We started by simulating the confounder variable as a dichotomous variable with P(XConf = 1) = 0.5; the biomarker was simulated by a binomial distribution with P(XBM = 1| XConf) = exp(a + b ∗ Xconf)/(1 + exp(a + b ∗ Xconf)) resulting in a prevalence in the entire cohort of nearly 25% (a = − 2 an b = 1.7) and ̴5% (a = − 4 and b = 1.5) for common and rare biomarker, respectively. The surrogate/auxiliary variable, with XBM as gold-standard, was simulated as P(XSurr = 1| XBM) = exp(c + d ∗ XBM)/(1 + exp(c + d ∗ XBM)).

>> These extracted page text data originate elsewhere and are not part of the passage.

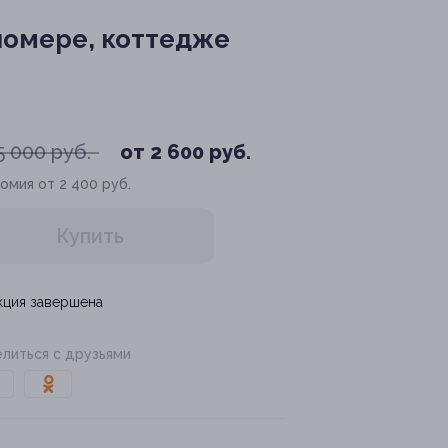
номере, коттедже
5 000 руб.
от 2 600 руб.
омия от 2 400 руб.
Купить
кция завершена
литься с друзьями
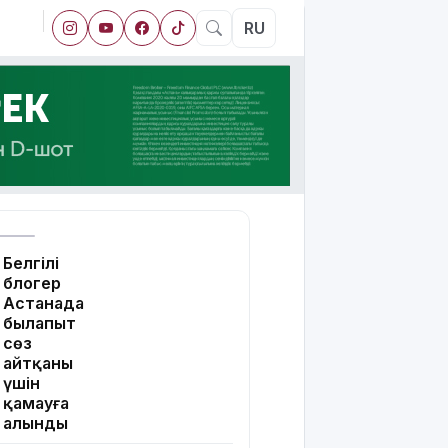
RU
Белгілі
блогер
Астанада
былапыт
сөз
айтқаны
үшін
қамауға
алынды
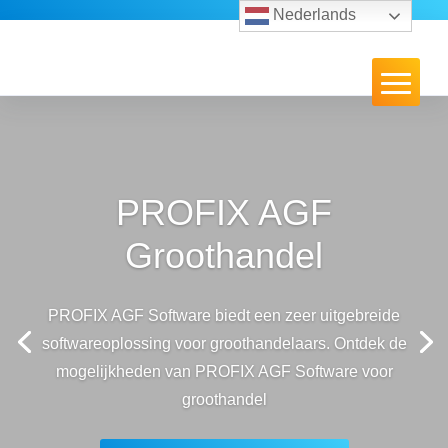
Nederlands
PROFIX AGF
Groothandel
PROFIX AGF Software biedt een zeer uitgebreide
softwareoplossing voor groothandelaars. Ontdek de
mogelijkheden van PROFIX AGF Software voor
groothandel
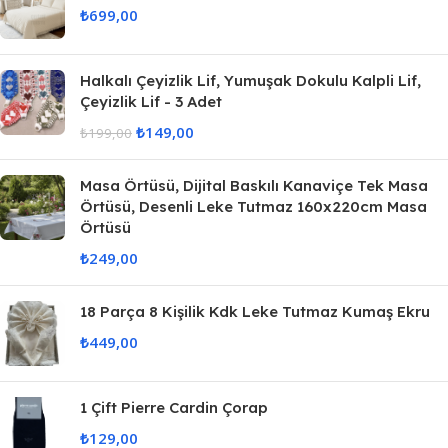
₺
699,00
Halkalı Çeyizlik Lif, Yumuşak Dokulu Kalpli Lif,
Çeyizlik Lif - 3 Adet
₺
149,00
₺
199,00
Masa Örtüsü, Dijital Baskılı Kanaviçe Tek Masa
Örtüsü, Desenli Leke Tutmaz 160x220cm Masa
Örtüsü
₺
249,00
18 Parça 8 Kişilik Kdk Leke Tutmaz Kumaş Ekru
₺
449,00
1 Çift Pierre Cardin Çorap
₺
129,00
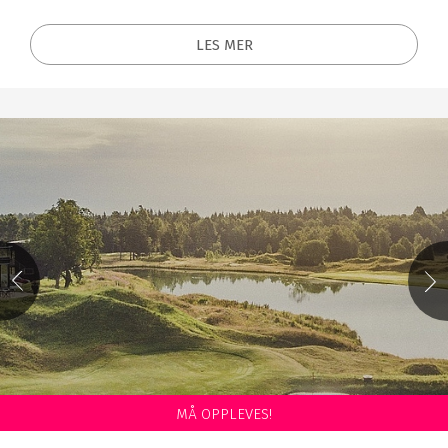
LES MER
MÅ OPPLEVES!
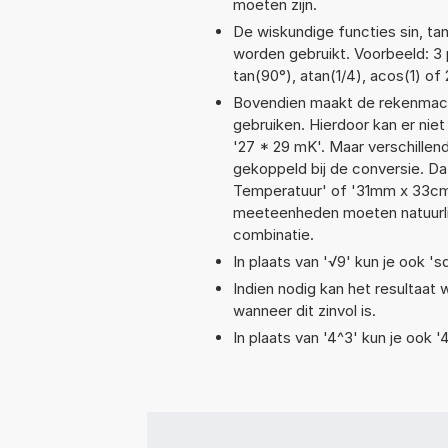
moeten zijn.
De wiskundige functies sin, tan
worden gebruikt. Voorbeeld: 3 po
tan(90°), atan(1/4), acos(1) of
Bovendien maakt de rekenmachi
gebruiken. Hierdoor kan er nie
'27 * 29 mK'. Maar verschille
gekoppeld bij de conversie. Dat 
Temperatuur' of '31mm x 33c
meeteenheden moeten natuurlijk
combinatie.
In plaats van '√9' kun je ook 'sq
Indien nodig kan het resultaat
wanneer dit zinvol is.
In plaats van '4^3' kun je ook '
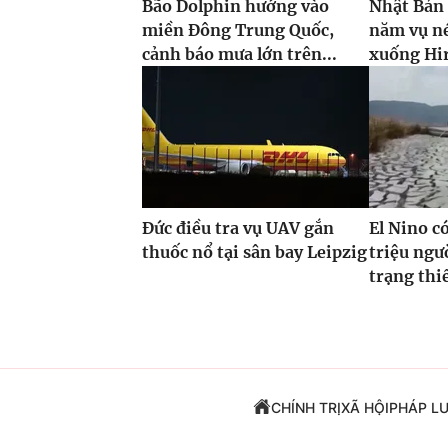
Bão Dolphin hướng vào
Nhật Bản
miền Đông Trung Quốc,
năm vụ n
cảnh báo mưa lớn trên...
xuống Hi
Đức điều tra vụ UAV gắn
El Nino c
thuốc nổ tại sân bay Leipzig
triệu ngư
trạng thi
CHÍNH TRỊ
XÃ HỘI
PHÁP L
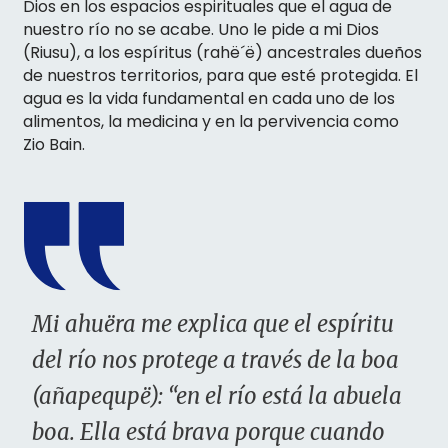
Dios en los espacios espirituales que el agua de
nuestro río no se acabe. Uno le pide a mi Dios
(Riusu), a los espíritus (rahë´ë) ancestrales dueños
de nuestros territorios, para que esté protegida. El
agua es la vida fundamental en cada uno de los
alimentos, la medicina y en la pervivencia como
Zio Bain.
Mi ahuëra me explica que el espíritu
del río nos protege a través de la boa
(añapequpë): “en el río está la abuela
boa. Ella está brava porque cuando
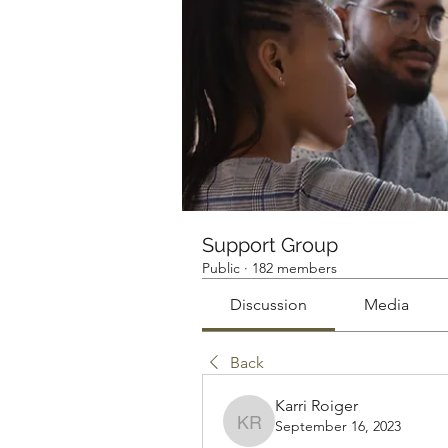
Support Group
Public
·
182 members
Discussion
Media
Back
Karri Roiger
September 16, 2023
Karri Roiger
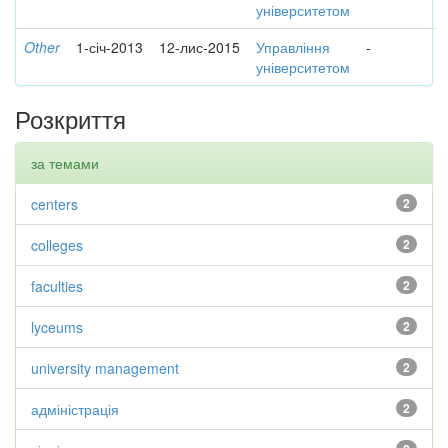
університетом
Other
1-січ-2013
12-лис-2015
Управління
-
університетом
Розкриття
за темами
centers
2
colleges
2
faculties
2
lyceums
2
university management
2
адміністрація
2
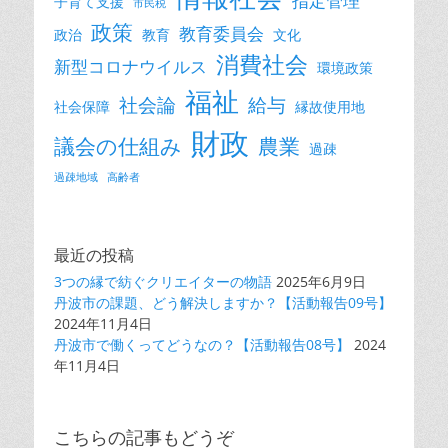
指定管理
子育て支援
市民税
政策
教育委員会
政治
教育
文化
消費社会
新型コロナウイルス
環境政策
福祉
社会論
給与
社会保障
縁故使用地
財政
議会の仕組み
農業
過疎
過疎地域
高齢者
最近の投稿
3つの縁で紡ぐクリエイターの物語
2025年6月9日
丹波市の課題、どう解決しますか？【活動報告09号】
2024年11月4日
丹波市で働くってどうなの？【活動報告08号】
2024
年11月4日
こちらの記事もどうぞ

In order to cover different levels of accuracy of the surrogate in “predicting” the value of the biomarker, we set different values of parameters c and d (see the Additional file Table S1 for details) resulting in specificity (P(XSurr = 0| XBM = 0)) and sensitivity (P(XSurr = 1| XBM = 1)) values ranging between 70 to 90%. Finally, an additional binary risk factor XRisk factor was generated with a probability of P(XRisk factor = 1) = 0.4.

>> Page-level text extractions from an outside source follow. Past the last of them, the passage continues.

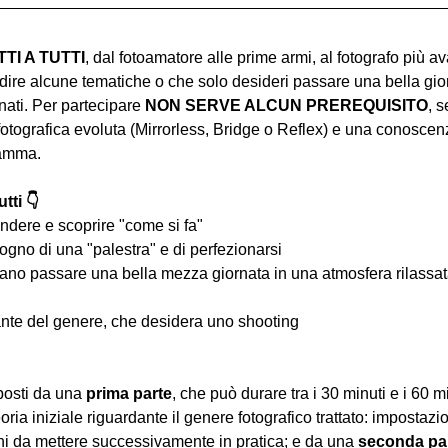
I A TUTTI
, dal fotoamatore alle prime armi, al fotografo più a
ire alcune tematiche o che solo desideri passare una bella gior
ati. Per partecipare 
NON SERVE ALCUN PREREQUISITO
, s
tografica evoluta (Mirrorless, Bridge o Reflex) e una conoscen
ramma.
tti 👇
ndere e scoprire "come si fa"
ogno di una "palestra" e di perfezionarsi
iano passare una bella mezza giornata in una atmosfera rilassata 
nte del genere, che desidera uno shooting
osti da una 
prima parte
, che può durare tra i 30 minuti e i 60 m
oria iniziale riguardante il genere fotografico trattato: impostazi
hi da mettere successivamente in pratica; e da una 
seconda pa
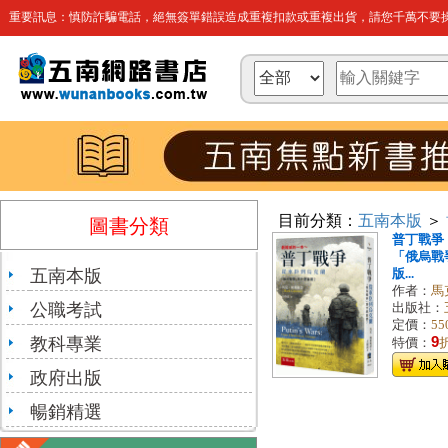
重要訊息：慎防詐騙電話，絕無簽單錯誤造成重複扣款或重複出貨，請您千萬不要操
目前分類：
五南本版
＞
圖書分類
普丁戰爭
「俄烏戰
五南本版
版...
作者：
馬
公職考試
出版社：
定價：
55
教科專業
9
特價：
政府出版
暢銷精選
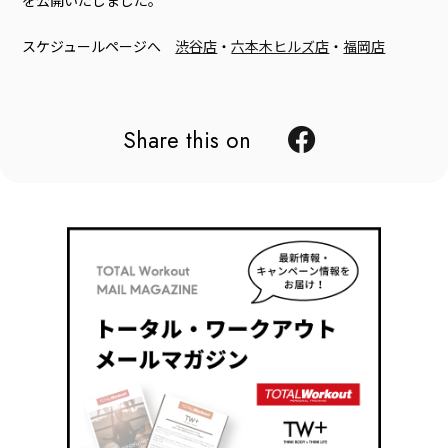
スケジュールページへ
渋谷店
・
六本木ヒルズ店
・
福岡店
Share this on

The time-to-event endpoint was generated [32, 33] from a Weibull hazard model as \( T={\left(- logU/\lambda \exp \left({\beta}^{\prime }X\right)\right)}^{\raisebox{1ex}{$1$}\!\left/ \!\raisebox{-1ex}{$p$}\right.} \), where p = 0.9, λ =0.1, with U following a uniform distribution on the interval from 0 to 1 and with the matrix of covariates X including the biomarker value (XBM), the risk factor (XRisk Factor) and the confounder (XConf). A random right censoring time was generated from an exponential distribution and three different censoring rates were considered (ρ equal to 0, 0.1, 0.4) to yield 0, 15 and 50% subjects censored at the end of follow-up time τ. Minimum between time-to-event Ti and censoring Ci (Zi = min(Ti, Ci)) was calculated, with ∆i = I(Ti < Ci). Administrative censoring was set at τ =2. This setting resulted in an average of 500 events for each phase I dataset at the end of follow-up. The values for the regression coefficients (β) and baseline hazard were chosen to mimic the observed values in ALL data [15, 34]. Details of all specific parameters were reported in the Additional file Table S1.

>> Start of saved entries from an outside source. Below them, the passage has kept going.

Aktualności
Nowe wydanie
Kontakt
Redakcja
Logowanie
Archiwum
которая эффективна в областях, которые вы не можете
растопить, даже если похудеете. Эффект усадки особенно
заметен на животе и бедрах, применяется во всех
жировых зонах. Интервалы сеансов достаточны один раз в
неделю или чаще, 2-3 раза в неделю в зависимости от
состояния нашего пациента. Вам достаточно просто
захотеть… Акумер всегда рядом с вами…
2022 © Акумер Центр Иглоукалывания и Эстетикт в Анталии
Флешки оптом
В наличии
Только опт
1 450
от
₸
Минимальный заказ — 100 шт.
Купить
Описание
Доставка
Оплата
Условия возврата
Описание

The sampling design scheme for the phase II (size n) was illustrated in the paragraph Phase II Sample in section Simulation context. In particular, we performed SRS, PPS and CC (the last two stratified by event or event and risk factor or event and confounder or event and surrogate) and, finally, NCC and CM.
Information on XBM was disregarded for subjects not included in the phase II sample and a weighted Cox model was applied to estimate βBM as described in Evaluation of Biomarker impact on the event section.
The performance of the estimate of βBM over the B simulations has been assessed by the following measures [32]:
-
(i)
Bias, given by = \( {\overline{\hat{\beta}}}_{BM}-{\beta}_{BM} \), where \( {\overline{\hat{\beta}}}_{BM} \) = \( \frac{\sum_{i=1}^B{\hat{\beta}}_{iBM}}{B} \),
-
(ii)
\( SE\left({\hat{\beta}}_{BM}\right), \) the empirical Standard Error (SE) of βBM over all simulations,
-
(iii)
Design effect, defined as the ratio between the estimated variance of βBM in each sampling design by the one in SRS [35],
-
(iv)
Mean Square Error, MSE, given by \( {\left({\overline{\hat{\beta}}}_{BM}-{\beta}_{BM}\right)}^2+{\left( SE\left({\hat{\beta}}_{BM}\right)\right)}^2 \),
-
(v)
Coverage of the 95% confidence interval (CI) of βBM and 95%CI length,
-
(vi)
Power, number of times in which the null hypothesis (βBM = 0) was rejected by the Wald test at 5% significance level in the weighted Cox regression model.
All analyses were performed using R software (version 3.5.2) [36].